━━ Listed records ━━

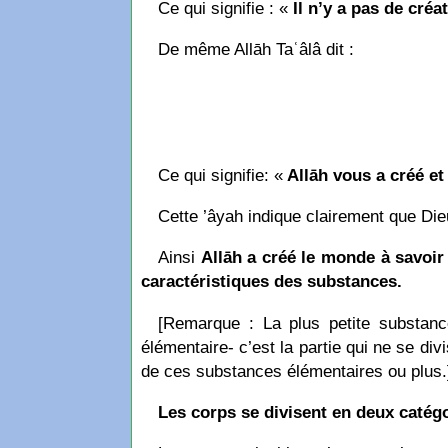
Ce qui signifie : «
Il n’y a pas de créa
De même Allāh Taʿâlâ dit :
Ce qui signifie: «
Allāh vous a créé et
Cette ’âyah indique clairement que Dieu
Ainsi
Allāh a créé le monde à savoir 
caractéristiques des substances.
[Remarque : La plus petite substance
élémentaire- c’est la partie qui ne se div
de ces substances élémentaires ou plus.
Les corps se divisent en deux catégo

━━━

What's needed is every line above, retyped exactly and free of pictures.

Ce qui signifie : «
Il n’y a pas de créa
De même Allāh Taʿâlâ dit :
Ce qui signifie: «
Allāh vous a créé et
Cette ’âyah indique clairement que Dieu
Ainsi
Allāh a créé le monde à savoir 
caractéristiques des substances.
[Remarque : La plus petite substance
élémentaire- c’est la partie qui ne se div
de ces substances élémentaires ou plus.
Les corps se divisent en deux catégo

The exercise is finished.